Daniel Colascione <dancol@xxxxxxxxxx> · Mon, 21 May 2018 15:54:16 -0700

On Mon, May 21, 2018 at 3:48 PM Dave Hansen <dave.hansen@xxxxxxxxx> wrote:

> On 05/21/2018 03:35 PM, Daniel Colascione wrote:
> >> I know folks use memfd to figure out
> >> how much memory pressure we are under.  I guess that would trigger when
> >> you consume lots of memory with VMAs.
> >
> > I think you're thinking of the VM pressure level special files, not
memfd,
> > which creates an anonymous tmpfs file.

> Yep, you're right.

> >> VMAs are probably the most similar to things like page tables that are
> >> kernel memory that can't be directly reclaimed, but do get freed at
> >> OOM-kill-time.  But, VMAs are a bit harder than page tables because
> >> freeing a page worth of VMAs does not necessarily free an entire page.
> >
> > I don't understand. We can reclaim memory used by VMAs by killing the
> > process or processes attached to the address space that owns those VMAs.
> > The OOM killer should Just Work. Why do we have to have some special
limit
> > of VMA count?

> The OOM killer doesn't take the VMA count into consideration as far as I
> remember.  I can't think of any reason why not except for the internal
> fragmentation problem.

> The current VMA limit is ~12MB of VMAs per process, which is quite a
> bit.  I think it would be reasonable to start considering that in OOM
> decisions, although it's surely inconsequential except on very small
> systems.

> There are also certainly denial-of-service concerns if you allow
> arbitrary numbers of VMAs.  The rbtree, for instance, is O(log(n)), but
> I 'd be willing to be there are plenty of things that fall over if you
> let the ~65k limit get 10x or 100x larger.

Sure. I'm receptive to the idea of having *some* VMA limit. I just think
it's unacceptable let deallocation routines fail.

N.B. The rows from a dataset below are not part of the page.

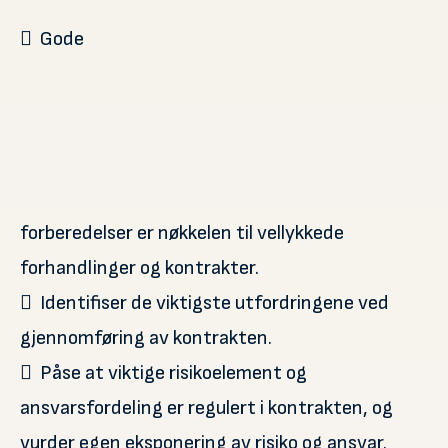
 Gode
forberedelser er nøkkelen til vellykkede
forhandlinger og kontrakter.
 Identifiser de viktigste utfordringene ved
gjennomføring av kontrakten.
 Påse at viktige risikoelement og
ansvarsfordeling er regulert i kontrakten, og
vurder egen eksponering av risiko og ansvar.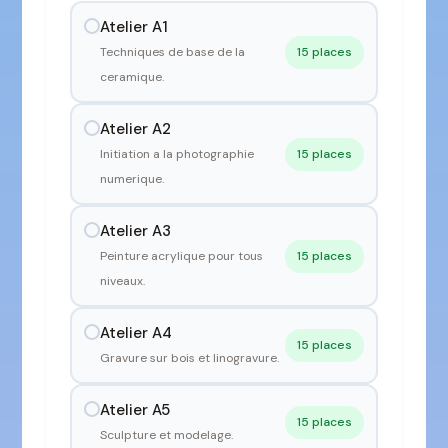
Atelier A1
Techniques de base de la
15 places
ceramique.
Atelier A2
Initiation a la photographie
15 places
numerique.
Atelier A3
Peinture acrylique pour tous
15 places
niveaux.
Atelier A4
15 places
Gravure sur bois et linogravure.
Atelier A5
15 places
Sculpture et modelage.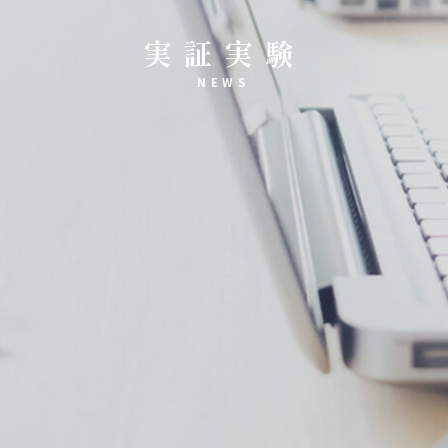
実証実験
NEWS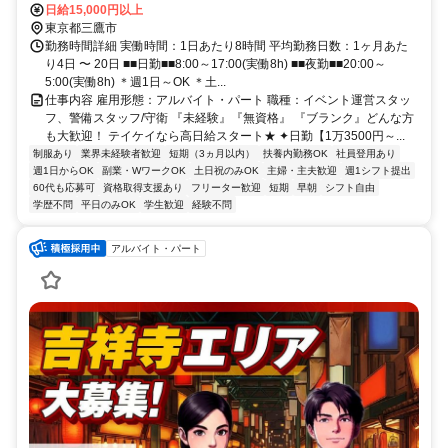
日給15,000円以上
東京都三鷹市
勤務時間詳細 実働時間：1日あたり8時間 平均勤務日数：1ヶ月あた
り4日 〜 20日 ■■日勤■■8:00～17:00(実働8h) ■■夜勤■■20:00～
5:00(実働8h) ＊週1日～OK ＊土...
仕事内容 雇用形態：アルバイト・パート 職種：イベント運営スタッ
フ、警備スタッフ/守衛 『未経験』『無資格』 『ブランク』どんな方
も大歓迎！ テイケイなら高日給スタート★ ✦日勤【1万3500円～...
制服あり
業界未経験者歓迎
短期（3ヵ月以内）
扶養内勤務OK
社員登用あり
週1日からOK
副業・WワークOK
土日祝のみOK
主婦・主夫歓迎
週1シフト提出
60代も応募可
資格取得支援あり
フリーター歓迎
短期
早朝
シフト自由
学歴不問
平日のみOK
学生歓迎
経験不問
アルバイト・パート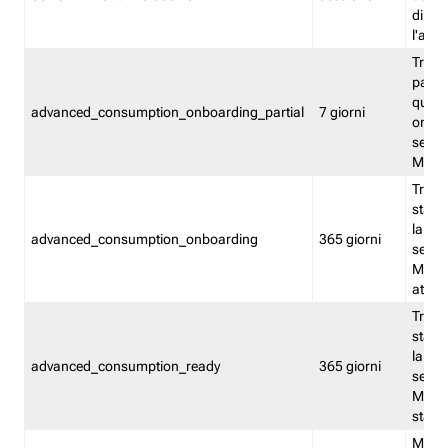
direct
l'attr
Tracc
parzia
quest
advanced_consumption_onboarding_partial
7 giorni
onbord
serviz
Moni
Tracci
stata 
la not
advanced_consumption_onboarding
365 giorni
serviz
Monit
attiva
Tracci
stata 
la not
advanced_consumption_ready
365 giorni
serviz
Monit
stato 
Memor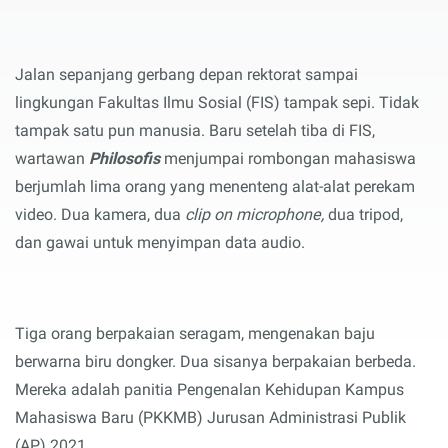
Jalan sepanjang gerbang depan rektorat sampai
lingkungan Fakultas Ilmu Sosial (FIS) tampak sepi. Tidak
tampak satu pun manusia. Baru setelah tiba di FIS,
wartawan
Philosofis
menjumpai rombongan mahasiswa
berjumlah lima orang yang menenteng alat-alat perekam
video. Dua kamera, dua
clip on microphone,
dua tripod,
dan gawai untuk menyimpan data audio.
Tiga orang berpakaian seragam, mengenakan baju
berwarna biru dongker. Dua sisanya berpakaian berbeda.
Mereka adalah panitia Pengenalan Kehidupan Kampus
Mahasiswa Baru (PKKMB) Jurusan Administrasi Publik
(AP) 2021.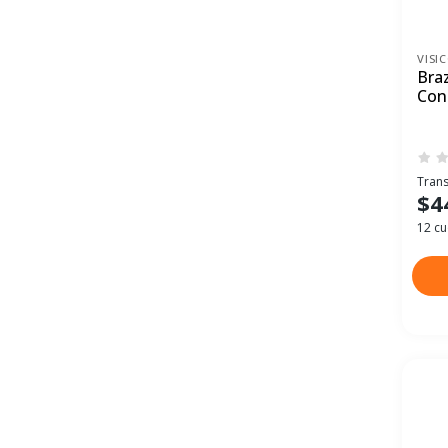
VISI
Bra
Con
Trans
$4
12 cu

What about the proposal at the end of my original message? If we account
for mapped address space by counting pages instead of counting VMAs, no
amount of VMA splitting can trip us over the threshold. We could just
impose a system-wide vsize limit in addition to RLIMIT_AS, with the
effective limit being the smaller of the two. (On further thought, we'd
probably want to leave the meaning of max_map_count unchanged and introduce
a new knob.)